Fix for Peter's bug (which I think is embodied in the last example in
selftest.sml). The tactic for dealing with monotonicity reasoning was
not finishing in a clear state. I think this is now handled better.

These extra monotonicity results should help get more inductive definitions
made.

Add restricted quantifier operators to bool_monoset.

Change to the inductive relations definition code to support a global, and
updated "monoset", which can be updated as theories load, thereby invisibly
increasing the capabilities of Hol_reln. Also simplify the implementation
of derive_strong_induction, and move the entrypoint to IndDefLib. New
test in src/IndDef/selftest.sml wouldn't have passed before (I believe).
It is more onerous than Peter's original monoset example, which didn't
feature recursion under the EVERY operator. Documented in Description and
release notes. Still to update theories with appropriate calls to
export_mono. (export_mono and export_rewrites are now part of bossLib's
interface.)

Set the HOL parsing environment for the code in InductiveDefinition.
Missed it when I made the last sweep on this, and it was hard
to track down.

Big terms can be constructed in finite time now. On my laptop,

list_mk_abs(1Mvars,list_mk_conj 1Mvars)

gets built in about 20 seconds. list_mk_forall and list_mk_exists are
twice as slow. If you are going to build terms with lots of
binding, please use these things in favour of

itlist (curry mk_forall) vlist tm

which 1) is slow because of the iterated mk_forall and 2) blows the stack
because of the itlist, at least in MoscowML, which allocates the call stack
on the stack.

Still to do: 1) upgrading this treatment to strip_abs, strip_forall, and
strip_exists; 2) upgrading it to paired abstractions; 3) efficienct versions
of SPECL and GENL (if possible); and 4) a rewriter that uses these facilities
to traverse deeply nested binders efficiently (this will (1) be a first
order rewriter and ... uh lost my train of thought).

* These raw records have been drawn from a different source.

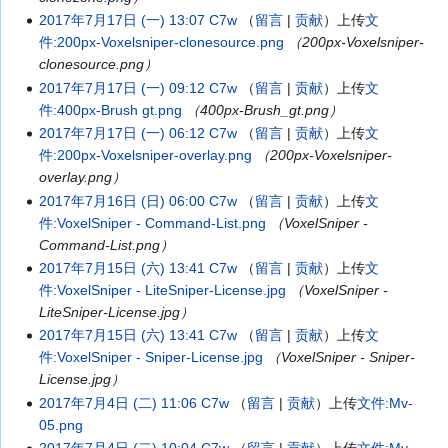
2017年7月17日 (一) 13:07
C7w
留言
贡献
上传
文
件:200px-Voxelsniper-clonesource.png
（200px-Voxelsniper-
clonesource.png）
2017年7月17日 (一) 09:12
C7w
留言
贡献
上传
文
件:400px-Brush gt.png
（400px-Brush_gt.png）
2017年7月17日 (一) 06:12
C7w
留言
贡献
上传
文
件:200px-Voxelsniper-overlay.png
（200px-Voxelsniper-
overlay.png）
2017年7月16日 (日) 06:00
C7w
留言
贡献
上传
文
件:VoxelSniper - Command-List.png
（VoxelSniper -
Command-List.png）
2017年7月15日 (六) 13:41
C7w
留言
贡献
上传
文
件:VoxelSniper - LiteSniper-License.jpg
（VoxelSniper -
LiteSniper-License.jpg）
2017年7月15日 (六) 13:41
C7w
留言
贡献
上传
文
件:VoxelSniper - Sniper-License.jpg
（VoxelSniper - Sniper-
License.jpg）
2017年7月4日 (二) 11:06
C7w
留言
贡献
上传
文件:Mv-
05.png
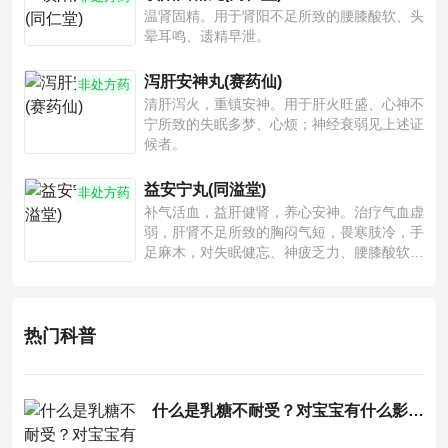
温肾固精。用于肾阳不足所致的腰膝酸软、头
晕耳鸣、遗精早泄。
泻肝安神丸(赛药仙)
非处方药
清肝泻火，重镇安神。用于肝火旺盛、心神不
宁所致的失眠多梦、心烦；神经衰弱见上述证
候者。
益安宁丸(同溢堂)
非处方药
补气活血，益肝健肾，养心安神。治疗气血虚
弱，肝肾不足所致的胸闷气短，畏寒肢冷，手
足麻木，对失眠健忘、神疲乏力、腰膝酸软也
有一定疗效。
热门科普
什么是乳糖不耐受？对宝宝有什么影响？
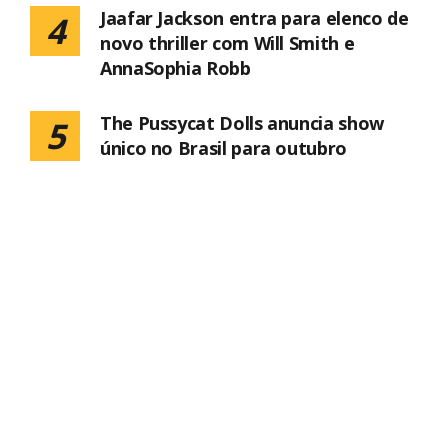
Jaafar Jackson entra para elenco de
4
novo thriller com Will Smith e
AnnaSophia Robb
The Pussycat Dolls anuncia show
5
único no Brasil para outubro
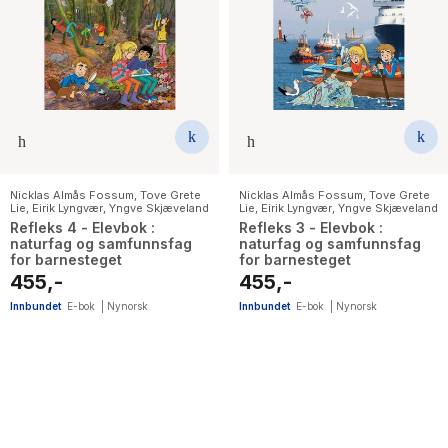
Nicklas Almås Fossum
,
Tove Grete
Nicklas Almås Fossum
,
Tove Grete
Lie
,
Eirik Lyngvær
,
Yngve Skjæveland
Lie
,
Eirik Lyngvær
,
Yngve Skjæveland
Refleks 4 - Elevbok :
Refleks 3 - Elevbok :
naturfag og samfunnsfag
naturfag og samfunnsfag
for barnesteget
for barnesteget
455,-
455,-
Innbundet
E-bok
|
Nynorsk
Innbundet
E-bok
|
Nynorsk
44
results
have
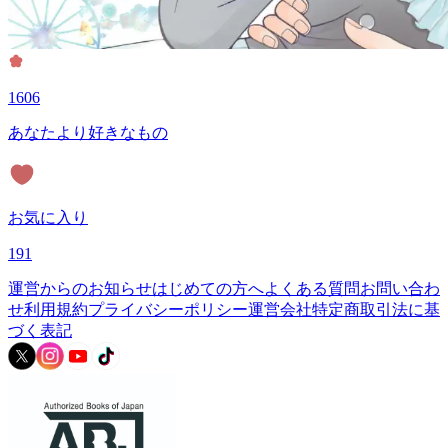
1606
あなたより好きなもの
お気に入り
191
運営からのお知らせ
はじめての方へ
よくある質問
お問い合わ
せ
利用規約
プライバシーポリシー
運営会社
特定商取引法に基
づく表記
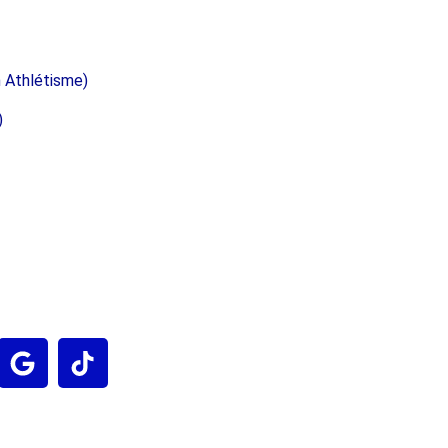
 Athlétisme)
)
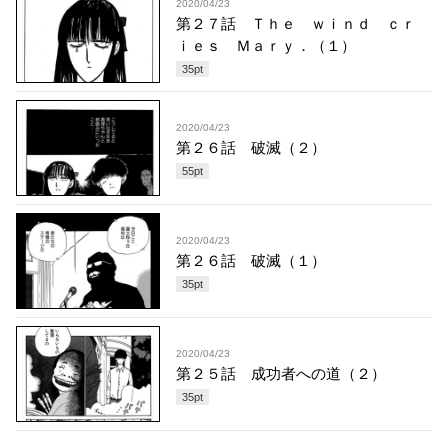
2020/04/23
第２７話 Ｔｈｅ ｗｉｎｄ ｃｒ
ｉｅｓ Ｍａｒｙ．（１）
35
pt
2020/04/23
第２６話 破滅（２）
55
pt
2020/04/23
第２６話 破滅（１）
35
pt
2020/04/23
第２５話 成功者への道（２）
35
pt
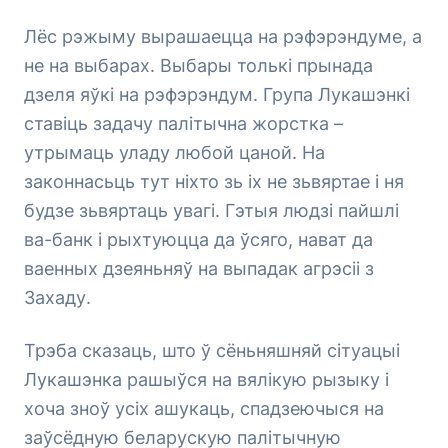
Лёс рэжыму вырашаецца на рэфэрэндуме, а
не на выбарах. Выбары толькі прынада
дзеля яўкі на рэфэрэндум. Група Лукашэнкі
ставіць задачу палітычна жорстка –
утрымаць уладу любой цаной. На
законнасьць тут ніхто зь іх не зьвяртае і ня
будзе зьвяртаць увагі. Гэтыя людзі пайшлі
ва-банк і рыхтуюцца да ўсяго, нават да
ваенных дзеяньняў на выпадак агрэсіі з
Захаду.
Трэба сказаць, што ў сёньняшняй сітуацыі
Лукашэнка рашыўся на вялікую рызыку і
хоча зноў усіх ашукаць, спадзеючыся на
заўсёдную беларускую палітычную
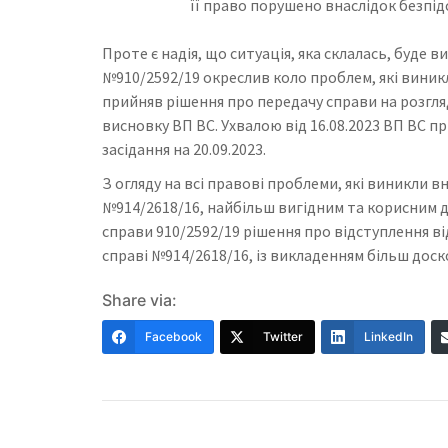
її право порушено внаслідок безпідс
Проте є надія, що ситуація, яка склалась, буде 
№910/2592/19 окреслив коло проблем, які виникл
прийняв рішення про передачу справи на розгляд
висновку ВП ВС. Ухвалою від 16.08.2023 ВП ВС п
засідання на 20.09.2023.
З огляду на всі правові проблеми, які виникли в
№914/2618/16, найбільш вигідним та корисним 
справи 910/2592/19 рішення про відступлення від
справі №914/2618/16, із викладенням більш доск
Share via:
Facebook
Twitter
LinkedIn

There are some tests in src/0/big.term.tests. These should also be fleshed
out to have more strenuous tests, say ones with multiple parallel deeply
nested scopes.

... uh, the above 20 second claim is true if the list_mk_conj had
been done previously (I was mainly testing list_mk_abs).

The implementation uses Polyhash to represent the list of variables to
be bound, and utilizes continuation passing style to get tail recursion.
Otherwise, I couldn't get to 500K variables without blowing the stack.

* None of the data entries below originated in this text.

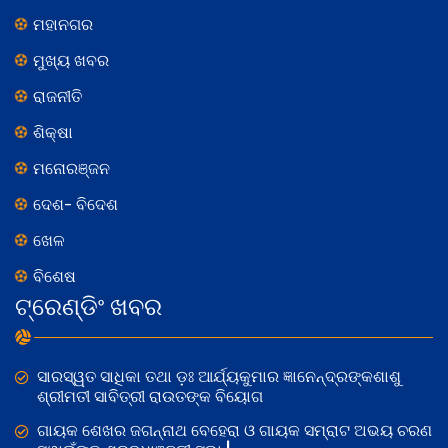
ମହାନଗର
ମୁଖ୍ୟ ଖବର
ରାଜନୀତି
ଶିକ୍ଷା
ମନୋରଞ୍ଜନ
ଦେଶ- ବିଦେଶ
ଖେଳ
ବିଶେଷ
ଟ୍ରେଣ୍ଡିଂ ଖବର
ସାରସ୍ୱତ ସାଧିକା ତଥା ଡ଼ଃ ଆର୍ଯ୍ୟକୁମାର ଜ୍ଞାନେନ୍ଦ୍ରଙ୍କଶାଶୁ
ଶ୍ରୀମତୀ ସାବିତ୍ରୀ ରାଉତଙ୍କ ବିୟୋଗ
ଗାୟକ ଶେଖର ଜଗନ୍ନାଥ ବେହେରା ଓ ଗାୟକ ସମ୍ରାଟ ଅଭୟ ଚରଣ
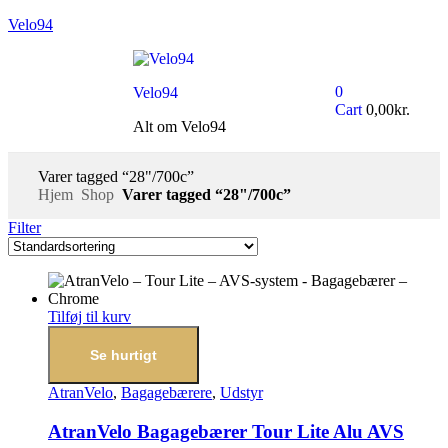
Velo94
0
Velo94
Cart
0,00
kr.
Alt om Velo94
Varer tagged “28"/700c”
Hjem
Shop
Varer tagged “28"/700c”
Filter
Tilføj til kurv
Se hurtigt
AtranVelo
,
Bagagebærere
,
Udstyr
AtranVelo Bagagebærer Tour Lite Alu AVS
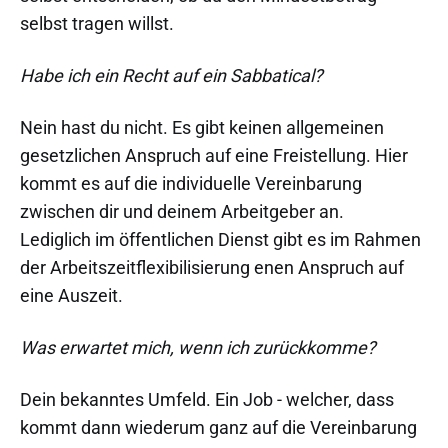
selbst tragen willst.
Habe ich ein Recht auf ein Sabbatical?
Nein hast du nicht. Es gibt keinen allgemeinen
gesetzlichen Anspruch auf eine Freistellung. Hier
kommt es auf die individuelle Vereinbarung
zwischen dir und deinem Arbeitgeber an.
Lediglich im öffentlichen Dienst gibt es im Rahmen
der Arbeitszeitflexibilisierung enen Anspruch auf
eine Auszeit.
Was erwartet mich, wenn ich zurückkomme?
Dein bekanntes Umfeld. Ein Job - welcher, dass
kommt dann wiederum ganz auf die Vereinbarung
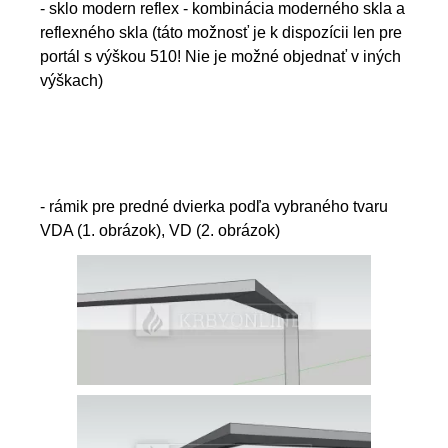
- sklo modern reflex - kombinácia moderného skla a
reflexného skla (táto možnosť je k dispozícii len pre
portál s výškou 510! Nie je možné objednať v iných
výškach)
- rámik pre predné dvierka podľa vybraného tvaru
VDA (1. obrázok), VD (2. obrázok)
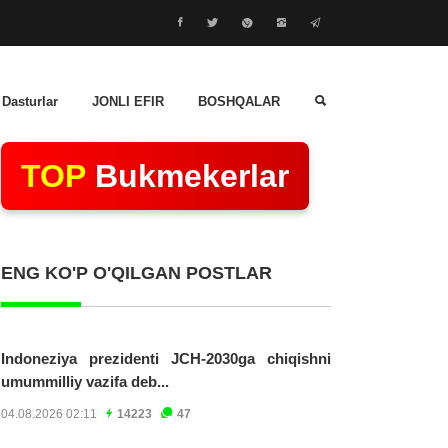
 Dasturlar
JONLI EFIR
BOSHQALAR
TOP
Bukmekerlar
ENG KO'P O'QILGAN POSTLAR
Indoneziya prezidenti JCH-2030ga chiqishni
umummilliy vazifa deb...
04.08.2026 02:11
14223
47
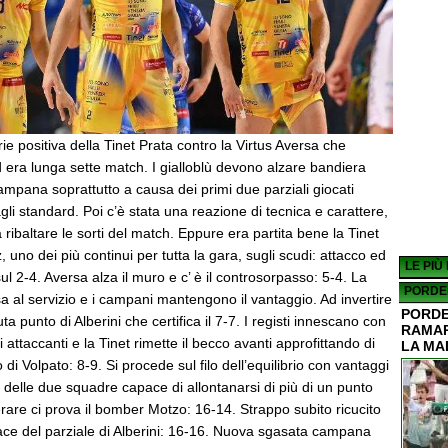
rie positiva della Tinet Prata contro la Virtus Aversa che
 era lunga sette match. I gialloblù devono alzare bandiera
campana soprattutto a causa dei primi due parziali giocati
agli standard. Poi c’è stata una reazione di tecnica e carattere,
ribaltare le sorti del match. Eppure era partita bene la Tinet
 uno dei più continui per tutta la gara, sugli scudi: attacco ed
LE PIÙ
l 2-4. Aversa alza il muro e c’ è il controsorpasso: 5-4. La
PORDE
osa al servizio e i campani mantengono il vantaggio. Ad invertire
PORDE
ta punto di Alberini che certifica il 7-7. I registi innescano con
RAMAR
ri attaccanti e la Tinet rimette il becco avanti approfittando di
LA MA
 di Volpato: 8-9. Si procede sul filo dell’equilibrio con vantaggi
 delle due squadre capace di allontanarsi di più di un punto
lerare ci prova il bomber Motzo: 16-14. Strappo subito ricucito
ace del parziale di Alberini: 16-16. Nuova sgasata campana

I went a bit over-the-top adding diagnostic checking to this package;
in particular, I added "definition checking" to the procedure that just
proves the existence of an inductive predicate. Unfortunately, though
you can't have free variables on the RHS of a *definition*, you can have
them appear in a general existence theorem.

There never was any need for prove_non_schematic_definition_exists (or
whatever it's called) to include a call to check_definition, so I've
removed that, and now ind_typesTheory builds OK.

(There's a still a call to check_definition in the function that
actually attempts to make a definition, so we haven't lost anything.)

Very verbosely yours, ...

Variety of changes to dramatically improve error reporting. Also
change behaviour to be more forgiving of free variables and try to figure
out scheme variables. Can turn previous ("strict") behaviour on with
trace variable "inddef strict".

Nearly finished with IndDefLib. Added the ability to reload
definitions (bunch of Absyn hacking). Finalized the names
and locations of various entrypoints.

Fixed some subtle bugs in InductiveDefinition, arising from
differences between hol98 and hol-light.

1. variant in hol-light is not the same as in hol98. See
the definition of vary in InductiveDefinition.

2. There was a bug having to do with the (new,old) vs.
{redex,residue} difference in substitutions. This
manifests itself in schematic definitions.

Merge of jrh and tfm packages. The stuff from jrh will be used to
define the predicates and derive the rules, induction, and cases
theorems. The stuff from tfm will provide proof support. I hope
that this will be a fairly innocuous change, but I'm still in
the process of getting old examples to build.